Os “motards” que acompanham as provas “não têm formação específica”, mas Delmino Pereira garante que “a organização avalia as capacidades e os conhecimentos de ciclismo dos candidatos”, assim como “os anos de experiência” e “o número de voltas em que já participou”.

Contudo, o antigo ciclista admite que a solução para evitar este tipo de incidentes pode passar por condutores ainda mais experientes e uma nova redução do número de viaturas. “Todos ficamos indignados com o acidente que matou Antoine. Precisamos de exigir mais junto dos condutores das motas. Pode acontecer ao maior dos profissionais, até porque o condutor que o atropelou tinha anos de experiência, mas terão de ter maior tempo de acompanhamento antes da prova. Vamos continuar a procurar zelar pelos interesses dos atletas. Neste momento, se por questões de segurança for necessário diminuir ainda mais o número de viaturas, fá-lo-emos sem hesitar”, assegura o presidente da FPC ao JPN.

No entanto, a organização de cada prova pode abrir exceção a mais meios de comunicação, desde que estes se façam acompanhar por motards aprovados, segundo as condições enunciadas pelo presidente da Federação. É, por exemplo, o caso da RTP, que todos os anos acompanha de perto a Volta a Portugal.

“Os ciclistas não são prejudicados pelos média”
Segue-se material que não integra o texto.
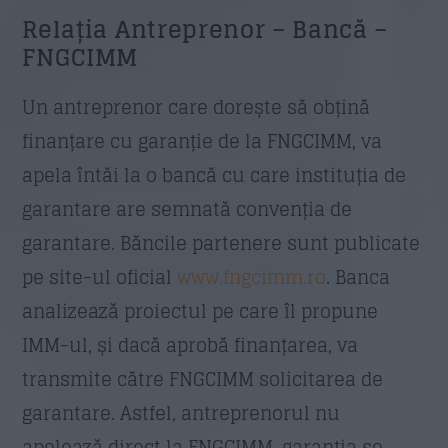
Relația Antreprenor – Bancă –
FNGCIMM
Un antreprenor care dorește să obțină
finanțare cu garanție de la FNGCIMM, va
apela întăi la o bancă cu care instituția de
garantare are semnată convenția de
garantare. Băncile partenere sunt publicate
pe site-ul oficial
www.fngcimm.ro
. Banca
analizează proiectul pe care îl propune
IMM-ul, și dacă aprobă finanțarea, va
transmite către FNGCIMM solicitarea de
garantare. Astfel, antreprenorul nu
apelează direct la FNGCIMM, garanția se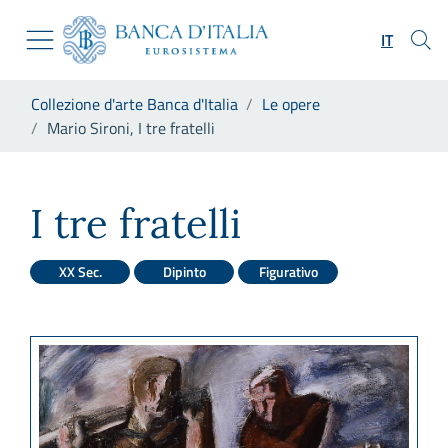
Vai al sito istituzionale
Skip to Main Content
Vai al menu di navigazione
IT
Vai alla ricerca
Vai ai contenuti
Ti trovi in:
Collezione d'arte Banca d'Italia
Le opere
Vai al footer
Mario Sironi, I tre fratelli
Mario Sironi, I tre fratelli
I tre fratelli
XX Sec.
Dipinto
Figurativo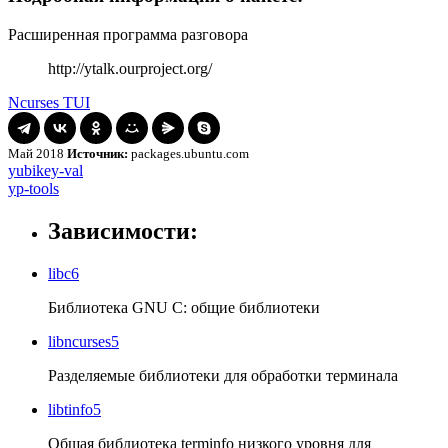
Расширенная программа разговора
http://ytalk.ourproject.org/
Ncurses TUI
Май 2018
Источник:
packages.ubuntu.com
Навигация
yubikey-
yubikey-val
val
yp-
yp-tools
по
tools
записям
Зависимости:
libc6
Библиотека GNU C: общие библиотеки
libncurses5
Разделяемые библиотеки для обработки терминала
libtinfo5
Общая библиотека terminfo низкого уровня для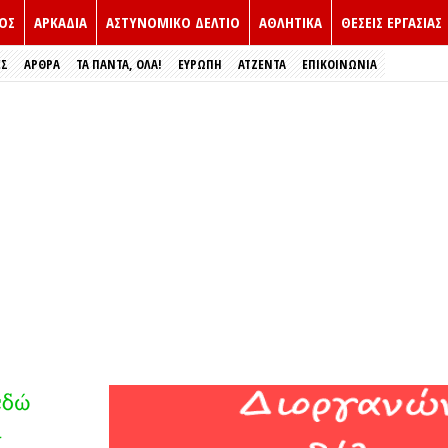
ΟΣ
ΑΡΚΑΔΙΑ
ΑΣΤΥΝΟΜΙΚΟ ΔΕΛΤΙΟ
ΑΘΛΗΤΙΚΑ
ΘΕΣΕΙΣ ΕΡΓΑΣΙΑΣ
ΕΣ
ΑΡΘΡΑ
ΤΑ ΠΑΝΤΑ, ΟΛΑ!
ΕΥΡΏΠΗ
ΑΤΖΕΝΤΑ
ΕΠΙΚΟΙΝΩΝΙΑ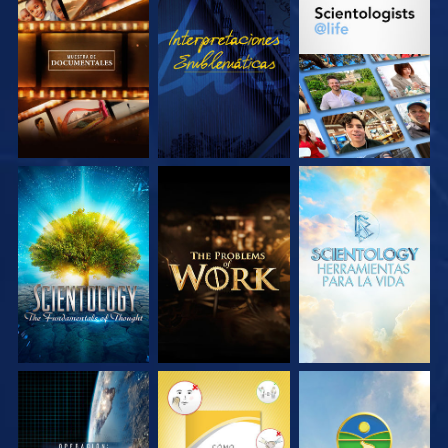
EXPLORA LAS
VE
EXPLORA LAS
SERIES
SERIES
EXPLORA LAS
EXPLORA LAS
EXPLORA LAS
SERIES
SERIES
SERIES
VE
VE
VE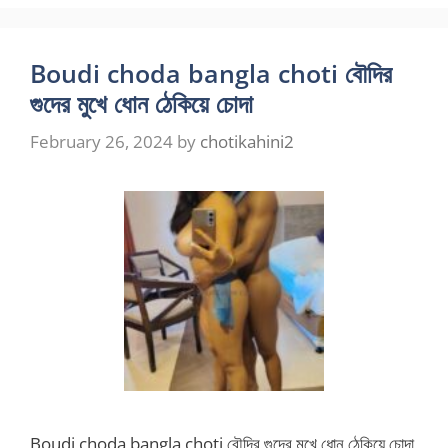
Boudi choda bangla choti বৌদির
গুদের মুখে ধোন ঠেকিয়ে চোদা
February 26, 2024
by
chotikahini2
Boudi choda bangla choti বৌদির গুদের মুখে ধোন ঠেকিয়ে চোদা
Luiz Flores, que acompanha a Volta a Portugal e o “Tour” de França há 24 edições, assegura que os motards que o transportam “são bastante experientes”, mas admite que “é muito difícil fazer com que tudo funcione a 100%”. “No meio daquela confusão toda, quando as estradas nem sempre são as melhores, mesmo com muita formação, mesmo com muito conhecimento, os acidentes acontecem. É uma situação em movimento, com muitos percalços pelo caminho”, explica ao JPN.
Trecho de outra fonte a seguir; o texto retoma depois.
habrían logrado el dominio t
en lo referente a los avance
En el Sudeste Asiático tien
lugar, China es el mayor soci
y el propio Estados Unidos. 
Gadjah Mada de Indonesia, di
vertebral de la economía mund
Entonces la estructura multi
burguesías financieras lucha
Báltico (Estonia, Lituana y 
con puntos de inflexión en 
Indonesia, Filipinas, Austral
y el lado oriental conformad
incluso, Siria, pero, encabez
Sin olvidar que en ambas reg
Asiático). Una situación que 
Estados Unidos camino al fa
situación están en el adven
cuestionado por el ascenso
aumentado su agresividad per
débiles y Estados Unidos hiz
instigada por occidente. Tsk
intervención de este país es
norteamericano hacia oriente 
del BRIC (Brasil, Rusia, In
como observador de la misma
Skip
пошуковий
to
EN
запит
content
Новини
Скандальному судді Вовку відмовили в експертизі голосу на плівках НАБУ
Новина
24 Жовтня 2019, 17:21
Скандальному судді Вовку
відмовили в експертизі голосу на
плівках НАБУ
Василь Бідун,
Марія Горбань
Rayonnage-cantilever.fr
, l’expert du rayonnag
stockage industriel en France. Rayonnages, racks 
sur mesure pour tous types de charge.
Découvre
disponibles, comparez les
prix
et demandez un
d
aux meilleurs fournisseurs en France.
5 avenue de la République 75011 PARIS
O jornalista e repórter de imagem da RTP acredita que “os ciclistas não são prejudicados pelos média”. “A distância de segurança que eles têm é bastante grande. Sabemos que não lhes podemos cortar a frente e não os podemos distrair. Não é chegar ali e pôr os carros e as motas. Aquilo tem normas e regras”, explica.
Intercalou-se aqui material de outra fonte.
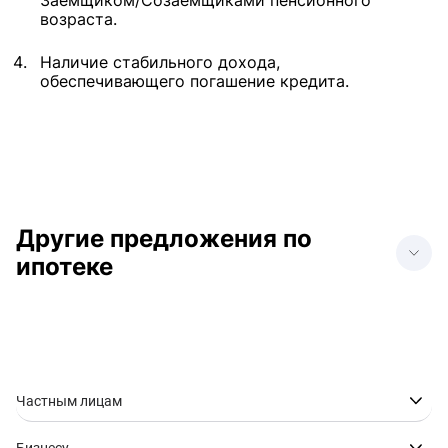
Заемщиком/Созаемщиками пенсионного
возраста.
Наличие стабильного дохода,
обеспечивающего погашение кредита.
Другие предложения по
ипотеке
Ипотека в Анапе
Ипотека в Донецке
Ипотека в Геленджике
Ипотека в Краснодаре
Ипотека в Нижнем
Ипотека в
Новгороде
Новороссийске
Частным лицам
Ипотека в Ростове-на-
Ипотека в Ставрополе
Дону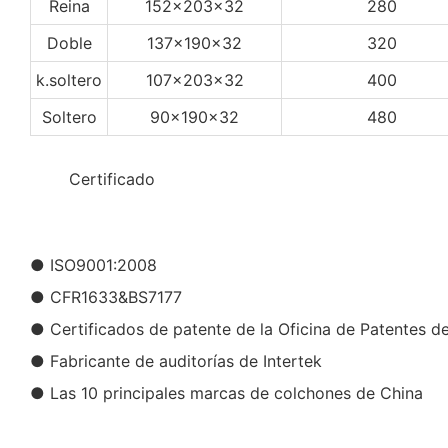
Reina
152x203x32
280
Doble
137x190x32
320
k.soltero
107x203x32
400
Soltero
90x190x32
480
◆◆
Certificado
● ISO9001:2008
● CFR1633&BS7177
● Certificados de patente de la Oficina de Patentes d
● Fabricante de auditorías de Intertek
● Las 10 principales marcas de colchones de China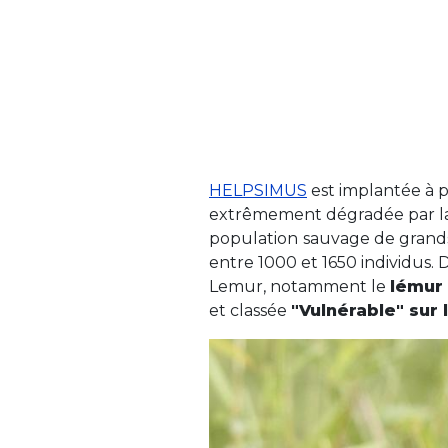
HELPSIMUS
est implantée à p
extrêmement dégradée par l
population
sauvage de grand
entre 1000 et 1650 individus
Lemur, notamment le
lémur 
et classée
"Vulnérable" sur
Luiz Flores garante mesmo que “nunca ninguém privilegiou uma fotografia em detrimento de uma pessoa”. “Não temos a ideia que a minha fotografia é mais importante do que a segurança daquele ciclista”, afirma.

Ex-ciclistas podem ajudar

Na Volta a Portugal de 1991, Joaquim Gomes foi também protagonista de um acidente com um veículo da organização. Hoje diretor da prova-rainha da competição velocipédica em Portugal, garante que o excesso de veículos é algo comum nas provas de ciclismo de estrada e que “são estritamente necessários” para o bom funcionamento e segurança da corrida.

“Independentemente deste grave acidente que infelizmente roubou a vida a um ciclista profissional ter acontecido por falta de atenção ou de responsabilidade do condutor, há algo que fica. Pelo menos nos próximos tempos todos nós vamos tentar reforçar a atenção a estes pormenores e tentar fazer com que estes acidentes possam ser evitados”, confessou Joaquim Gomes ao JPN.

E para tal, o diretor defende “a contratação de ex-ciclistas para a condução destes veículos”, que começariam “por escalões menos mediáticos, em que haja menos pressão quer desportiva, quer da presença de órgãos de comunicação social”, no sentido de “evitar que aconteçam duas provas: corrida de ciclismo e corrida de veículos de estrada”. Algo que, segundo Joaquim Gomes, já acontece na Volta a Portugal: “Uma percentagem muito grande de motoristas, quer de motas, quer de automóveis, está a cargo de ex-ciclistas”, garante.

Quanto aos meios de comunicação, Joaquim Gomes defende que “é importante promover a reportagem” porque é com ela que se consegue “um bom retorno da exposição das marcas”. Algo a ter em conta, uma vez que “são os patrocinadores que permitem colocar na estrada estes eventos”. “Deve-se reduzir ao máximo essa presença [dos meios de comunicação], sem condicionar a reportagem, o fenómeno da difusão da prova aos milhões de adeptos, e ao mesmo tempo proteger os atletas do elevado número de poluição a que são expostos”, refere ao JPN.

Para o diretor da Volta a Portugal em Bicicleta, o ciclismo é um desporto que envolve algum risco e os acidentes podem sempre acontecer. Contudo, deseja que estes “estejam completamente integrados em questões de sorte e azar” e nunca devido a “circunstâncias completamente aleatórias que nada tenham a ver com o saber estar ou com cuidados dos responsáveis dos veículos que circulam.”